Provided material –
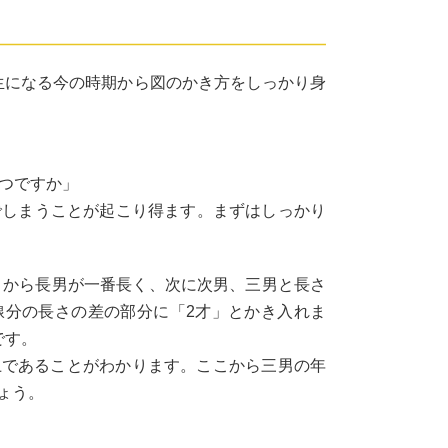
生になる今の時期から図のかき方をしっかり身
くつですか」
んでしまうことが起こり得ます。まずはしっかり
こから長男が一番長く、次に次男、三男と長さ
線分の長さの差の部分に「2才」とかき入れま
です。
上であることがわかります。ここから三男の年
ょう。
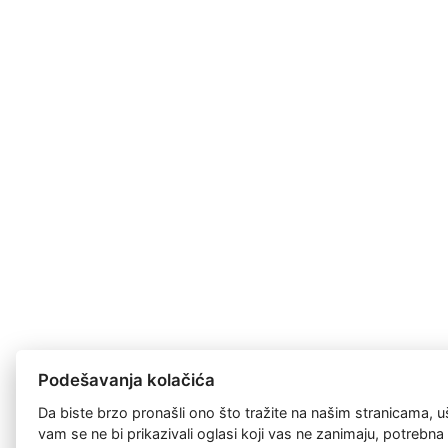
Podešavanja kolačića
Da biste brzo pronašli ono što tražite na našim stranicama, u
vam se ne bi prikazivali oglasi koji vas ne zanimaju, potrebn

What you will do –
Write out exactly the final stretch of the listing above, beginning at the line that contains "Podešavanja kolačića" and ending at its last line, with nothing added.

Task solution –
Podešavanja kolačića
Da biste brzo pronašli ono što tražite na našim stranicama, u
vam se ne bi prikazivali oglasi koji vas ne zanimaju, potrebn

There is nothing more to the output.